Starkes Signal für mehr Sichtbarkeit von weiblichen Unternehmerinnen

Weibliche Innovation im Rampenlicht: Finalistinnen des Gründerinnenpreises benannt

Die Finalistinnen des Sächsischen Gründerinnenpreises 2025 stammen aus unterschiedlichsten Branchen – darunter Bau, Handel und Informationstechnologie. Sozialministerin Petra Köpping sieht in dem Wettbewerb ein wichtiges Signal für mehr Chancengleichheit und die Sichtbarkeit weiblicher Unternehmerinnen.

Zehn Finalistinnen im Rennen um den Sächsischen Gründerinnenpreis 2025

Im Wettbewerb um den Sächsischen Gründerinnenpreis 2025 stehen die zehn Finalistinnen fest.
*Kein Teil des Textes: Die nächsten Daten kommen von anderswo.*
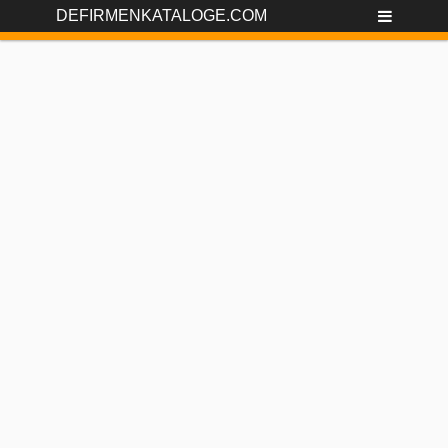
DEFIRMENKATALOGE.COM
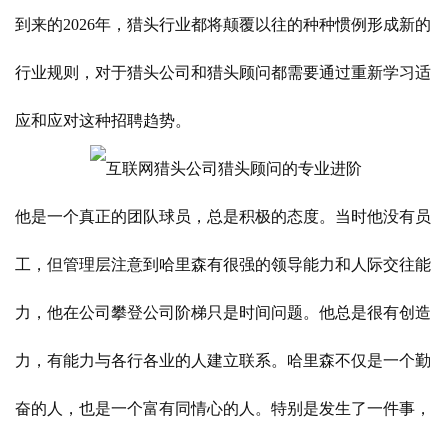
到来的2026年，猎头行业都将颠覆以往的种种惯例形成新的
行业规则，对于猎头公司和猎头顾问都需要通过重新学习适
应和应对这种招聘趋势。
他是一个真正的团队球员，总是积极的态度。当时他没有员
工，但管理层注意到哈里森有很强的领导能力和人际交往能
力，他在公司攀登公司阶梯只是时间问题。他总是很有创造
力，有能力与各行各业的人建立联系。哈里森不仅是一个勤
奋的人，也是一个富有同情心的人。特别是发生了一件事，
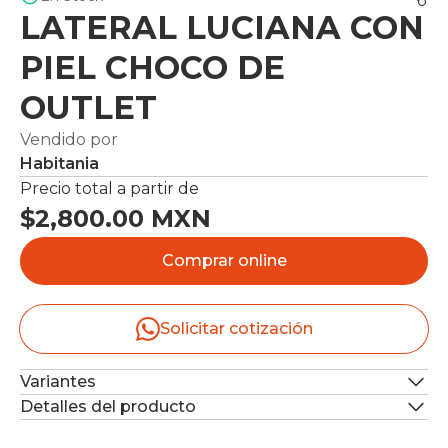
LATERAL LUCIANA CON
PIEL CHOCO DE
OUTLET
Vendido por
Habitania
Precio total a partir de
$2,800.00 MXN
Comprar online
Solicitar cotización
Variantes
Detalles del producto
Aus insgesamt 45 Bewerbungen wählte die Jury die überzeugendsten Kandidatinnen aus, wie das Sächsische Sozialministerium mitteilte. In einer zweiten Jurysitzung werden die Unternehmerinnen ihre Geschäftsideen persönlich präsentieren – vertreten sind dabei Branchen wie Bau, Gesundheits- und Sozialwesen, Handel, Gastronomie, Informations- und Kommunikationstechnologie sowie Immobilien. Die Preisverleihung ist für den 27. November geplant.

 

Zeichen für Sichtbarkeit und Chancengleichheit

Mit dem Preis setze Sachsen ein deutliches Zeichen für Chancengleichheit, Sichtbarkeit und die Förderung weiblicher Gründungskultur, betonte Sozialministerin Petra Köpping (SPD). Es brauche weiterhin gezielte politische Unterstützung, funktionierende Netzwerke und den Zugang zu Finanzierungsmöglichkeiten, um mehr Frauen zur Selbstständigkeit zu ermutigen.

 

 

Preis würdigt unternehmerisches Engagement von Frauen

Der Sächsische Gründerinnenpreis wird seit 2008 verliehen und zeichnet Frauen aus, die ein kleines oder mittelständisches Unternehmen gegründet oder übernommen haben. Aktuell wird der Preis in zwei Kategorien vergeben, jeweils mit 5.000 Euro Preisgeld. Ziel ist es, das Engagement von Gründerinnen sichtbar zu machen und ihre wichtige Rolle in der sächsischen Wirtschaft zu würdigen.